4, the protein sequence characteristic extracting method based on Chinese words segmentation according to claim 1, it is characterized in that, described cutting sequence, be meant sequence samples and the entry of setting up in the good dictionary are mated, if find certain character string in dictionary, then the match is successful, promptly identifies a speech, protein sequence is made up of hundreds of to several thousand amino acid, so there is multiple slit mode.

5, the protein sequence characteristic extracting method based on Chinese words segmentation according to claim 4, it is characterized in that, give corresponding weights for each speech in the dictionary, with the best slit mode of the maximum double Standard Selection of hop count minimum and the weight product of telling speech.

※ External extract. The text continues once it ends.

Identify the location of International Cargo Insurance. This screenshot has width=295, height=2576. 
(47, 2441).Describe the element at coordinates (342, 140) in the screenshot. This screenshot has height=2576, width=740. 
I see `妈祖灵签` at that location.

6, according to claim 4 or 5 described protein sequence characteristic extracting methods, it is characterized in that,, establish frequency single amino acids based on Chinese words segmentation _{1, i}Be its occurrence number, Freq ₁Be the maximal value of 20 kinds of single amino acids frequencies of occurrences, then the weights of single amino acids are defined as:

{weight}_{1, i} = \frac{{frequency}_{1, i}}{{Freq}_{1}},

1≤i≤20

Similarly, the conjuncted weights of k are:

{weight}_{k, i} = \frac{{frequency}_{k, i}}{{Freq}_{k}} \times C^{k - 1},

1≤i≤N，1≤k≤max Len，C≥1

7, according to claim 4 or 5 described protein sequence characteristic extracting methods, it is characterized in that each is had the slit mode of minimum hop count, and the weights product is defined as based on Chinese words segmentation:

P_{S, T} = \underset{W}{Π} {weight}_{w}^{n_{w}},

w∈W

Wherein W is all set of letters that matches, n _wThe number of times that expression word w is mated when given sequence S adopts slit mode T.

8, the protein sequence characteristic extracting method based on Chinese words segmentation according to claim 1, it is characterized in that, the frequency of occurrences of each speech in the described statistical series, be meant that the sequence cutting is for after the string of being made up of the speech in the dictionary, number goes out each speech occurrence number in this sequence, and as the corresponding numerical value of tieing up of vector, protein sequence just can be expressed as vector form like this.